USENIX Security '20 - Fawkes: Protecting Privacy against Unauthorized Deep Learning Models
Shawn Shan, Emily Wenger, Jiayun Zhang, Huiying Li, Haitao Zheng, and Ben Y. Zhao, University of Chicago
Today's proliferation of powerful facial recognition systems poses a real threat to personal privacy. As Clearview.ai demonstrated, anyone can canvas the Internet for data and train highly accurate facial recognition models of individuals without their knowledge. We need tools to protect ourselves from potential misuses of unauthorized facial recognition systems. Unfortunately, no practical or effective solutions exist.

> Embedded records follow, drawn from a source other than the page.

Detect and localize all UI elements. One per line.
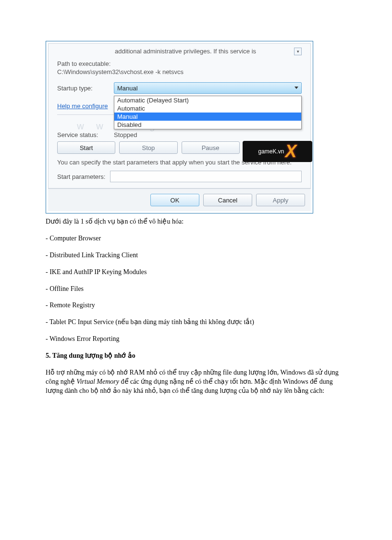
description-text: additional administrative privileges. If… <box>115 48 290 55</box>
path-value: C:\Windows\system32\svchost.exe -k netsv… <box>57 68 302 75</box>
article-body: Dưới đây là 1 số dịch vụ bạn có thể vô h… <box>46 217 346 396</box>
badge-text: gameK.vn <box>258 148 284 155</box>
cancel-button[interactable]: Cancel <box>203 194 252 206</box>
option-automatic[interactable]: Automatic <box>114 104 301 113</box>
list-item: - Distributed Link Tracking Client <box>46 251 346 260</box>
gamek-badge: gameK.vn X <box>243 141 312 162</box>
start-parameters-input[interactable] <box>110 171 302 182</box>
status-label: Service status: <box>57 131 114 138</box>
ok-button[interactable]: OK <box>150 194 199 206</box>
option-disabled[interactable]: Disabled <box>114 121 301 129</box>
apply-button: Apply <box>256 194 305 206</box>
badge-x-icon: X <box>285 141 297 162</box>
screenshot-container: additional administrative privileges. If… <box>46 41 346 213</box>
body-emphasis: Virtual Memory <box>76 378 119 385</box>
help-link[interactable]: Help me configure <box>57 102 108 110</box>
list-item: - Remote Registry <box>46 301 346 310</box>
section-heading: 5. Tăng dung lượng bộ nhớ ảo <box>46 352 346 361</box>
startup-type-dropdown[interactable]: Automatic (Delayed Start) Automatic Manu… <box>114 96 302 129</box>
list-item: - Offline Files <box>46 285 346 294</box>
pause-button: Pause <box>182 141 240 154</box>
startup-type-label: Startup type: <box>57 85 114 92</box>
path-label: Path to executable: <box>57 60 302 67</box>
list-item: - Computer Browser <box>46 234 346 243</box>
body-paragraph: Hỗ trợ những máy có bộ nhớ RAM nhỏ có th… <box>46 368 346 396</box>
description-scroll-down[interactable]: ▾ <box>294 48 302 55</box>
list-item: - Windows Error Reporting <box>46 335 346 344</box>
dialog-footer: OK Cancel Apply <box>48 188 311 211</box>
startup-type-combo[interactable]: Manual <box>114 82 302 94</box>
stop-button: Stop <box>119 141 177 154</box>
option-manual[interactable]: Manual <box>114 113 301 121</box>
startup-type-selected: Manual <box>117 85 138 92</box>
start-button[interactable]: Start <box>57 141 115 154</box>
list-item: - Tablet PC Input Service (nếu bạn dùng … <box>46 318 346 327</box>
start-parameters-label: Start parameters: <box>57 173 105 180</box>
service-properties-panel: additional administrative privileges. If… <box>48 43 311 188</box>
list-item: - IKE and AuthIP IP Keying Modules <box>46 268 346 277</box>
intro-text: Dưới đây là 1 số dịch vụ bạn có thể vô h… <box>46 217 346 226</box>
status-value: Stopped <box>114 131 137 138</box>
window-frame: additional administrative privileges. If… <box>46 41 313 213</box>
option-automatic-delayed[interactable]: Automatic (Delayed Start) <box>114 96 301 104</box>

In this paper, we propose Fawkes, a system that helps individuals inoculate their images against unauthorized facial recognition models. Fawkes achieves this by helping users add imperceptible pixel-level changes (we call them ""cloaks"") to their own photos before releasing them. When used to train facial recognition models, these ""cloaked"" images produce functional models that consistently cause normal images of the user to be misidentified. We experimentally demonstrate that Fawkes provides 95+% protection against user recognition regardless of how trackers train their models. Even when clean, uncloaked images are ""leaked"" to the tracker and used for training, Fawkes can still maintain an 80+% protection success rate. We achieve 100% success in experiments against today's state-of-the-art facial recognition services. Finally, we show that Fawkes is robust against a variety of countermeasures that try to detect or disrupt image cloaks.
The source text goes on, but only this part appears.